Sunday, January 16, 2011

Want to gain muscle...manage your recovery!

As you know there are several fundamental success factors that contribute to gaining strength and muscle. Simplistically these are diet, training program and execution and recovery. Of these recovery certainly appears the most misunderstood.

Paradoxically recovery begins in the gym. By this I mean the program you perform and the intensity you bring to the program are critical in determining whether you will recover prior to your next training session. This was one of the most important lessons I had to learn in my own training regime and it is somewhat counterintuitive. 

Much of the ignorance is driven by bodybuilding magazines that too often talk about the pump, going for the burn and training to failure. In aggregate this paints a picture that training is only effective if you wipe yourself out by pushing maximally each set of each exercise every training day. For the non professional lifter nothing could be further from the truth.

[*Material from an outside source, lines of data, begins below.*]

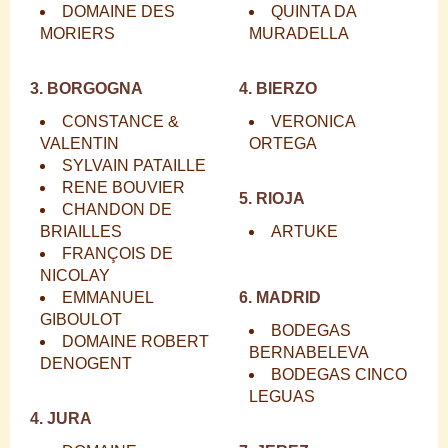
DOMAINE DES
QUINTA DA
MORIERS
MURADELLA
3. BORGOGNA
4. BIERZO
CONSTANCE &
VERONICA
VALENTIN
ORTEGA
SYLVAIN PATAILLE
RENE BOUVIER
5. RIOJA
CHANDON DE
BRIAILLES
ARTUKE
FRANÇOIS DE
NICOLAY
EMMANUEL
6. MADRID
GIBOULOT
BODEGAS
DOMAINE ROBERT
BERNABELEVA
DENOGENT
BODEGAS CINCO
LEGUAS
4. JURA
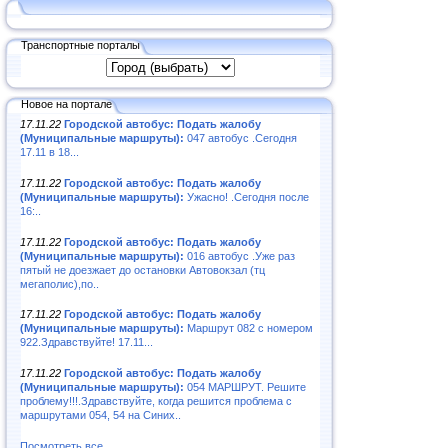
Транспортные порталы
Новое на портале
17.11.22
Городской автобус: Подать жалобу
(Муниципальные маршруты):
047 автобус .Сегодня
17.11 в 18...
17.11.22
Городской автобус: Подать жалобу
(Муниципальные маршруты):
Ужасно! .Сегодня после
16:..
17.11.22
Городской автобус: Подать жалобу
(Муниципальные маршруты):
016 автобус .Уже раз
пятый не доезжает до остановки Автовокзал (тц
мегаполис),по..
17.11.22
Городской автобус: Подать жалобу
(Муниципальные маршруты):
Маршрут 082 с номером
922.Здравствуйте! 17.11...
17.11.22
Городской автобус: Подать жалобу
(Муниципальные маршруты):
054 МАРШРУТ. Решите
проблему!!!.Здравствуйте, когда решится проблема с
маршрутами 054, 54 на Синих..
Посмотреть все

Let there be no equivocation the pump and burn are a physiological response to training not a causal factor of training success. Constantly training to failure of every set and pushing to extremes will result in quickly overreaching your recovery ability leading inevitably to over training and stagnated progress. As a consequence the training program you undertake and the manner which you perform this is the first key element of managing recovery.

Recovery ability varies from individual to individual but anecdotally few individuals, unless heavily geared will continue to gain while pushing to failure every session. I have lost track of how many times I watch young trainers in the gym straining constantly with drop sets, forced reps and even super sets every session. They stagger out at the end of their sessions visibly spent having completely exhausted their nervous system. In fact I am sure if you wring their gym towels they would drip cortisol.

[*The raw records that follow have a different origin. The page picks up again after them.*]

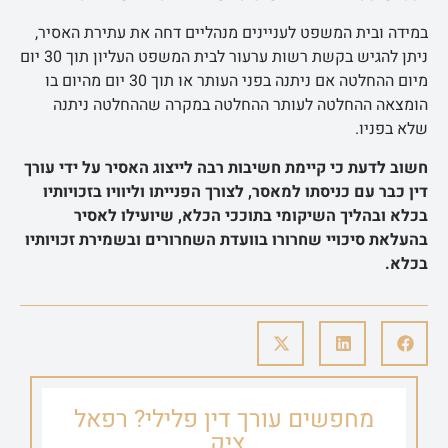
במידה ובית המשפט לעניינים מנהליים דחה את עתירת האסיר,
ניתן להגיש בקשת רשות ערעור לבית המשפט העליון תוך 30 יום
מיום ההחלטה אם ניתנה בפני העותר או תוך 30 יום מהיום בו
הומצאה ההחלטה לעותר ההחלטה במקרה שההחלטה ניתנה
שלא בפניו.
חשוב לדעת כי קיימת חשיבות רבה לייצוג האסיר על ידי עורך
דין כבר עם כניסתו למאסר, לצורך הפנייתו וליוויו בזכויותיו
בכלא ובהליך השיקומי בתוככי הכלא, שיועילו לאסיר
בהעלאת סיכויי שחרורו בוועדת השחרורים ובשמירת זכויותיו
בכלא.
מחפשים עורך דין פלילי? רפאל
ציק.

For a natural trainer a better approach is to focus on getting stronger at the exclusion of all else. This is best accomplished by a consistent progressive overload focusing on accumulating minor increases in poundage at each session and always hitting rep targets.  My best results have come from making just such a change, working on a Rippetoe 3 day a week full body routine.

Moving from a routine built around working to failure is a paradigm shift but ideal for managing recovery and keeping the gains coming. By not pushing to failure you can focus on always hitting rep targets with a weight that is progressively increased each session (the foundation to increasing strength). Furthermore it ensures you see each training session not as an individual activity but rather as an integrated element of your program. Thus the importance of not overreaching on any one single session as it puts at risk your program.

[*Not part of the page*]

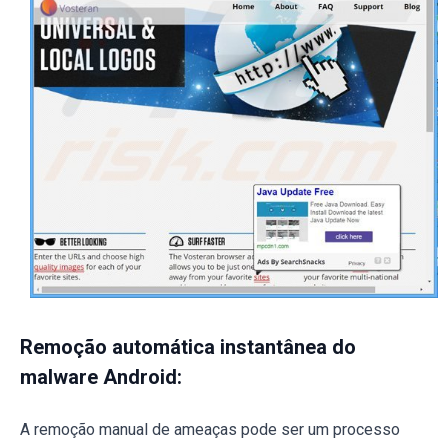
Remoção automática instantânea do
malware Android:
A remoção manual de ameaças pode ser um processo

In a similar vein I see new trainers working too much with the eccentric portion of the lift. Of course we all hear that the negative portion of a lift is great for muscle growth blah blah blah. What happens next is the new trainee summarily wipes himself out by grinding out the eccentric portion on every lift. This results generally in massive soreness which directly impacts their capacity to back up for the next session. Worse still this can be dangerous if used on exercises such as the deadlift. I have seen several guys in my gym regularly resisting a deadlift heavily on each eccentric lift which is just soooo dumb.

Check out the form on massive freak Matt Kroc in the video below. Forget the "gear" forget that he is far above the rest of us mere mortals, what I want you to notice is that he virtually drops each rep once he has completed lift. Thats how you should deadlift pull strong then little resistance on the way down. That certainly reduces the risk of injury.



So for the enlightened ones our there I agree this does sound awfully simple, but the benefits to your training are enormous. To recap my keys to managing recovery in the gym are:
  1. don't train to failure and don't grind out reps
  2. increase poundage in moderate increments (2.5 kg) every session (assuming a routine based on Rippetoe or similar)
  3. understand that each session is a precursor to the next so you must stay within your recovery so as not to risk subsequent sessions ( it is the aggregate increase in weight over your program that will drive gains)
Till next time stay strong!

Thomo

ps My thoughts go to all those in Queensland who have suffered terrible losses over the last week due to the flooding. As Australians we must all give however we can to help families recover.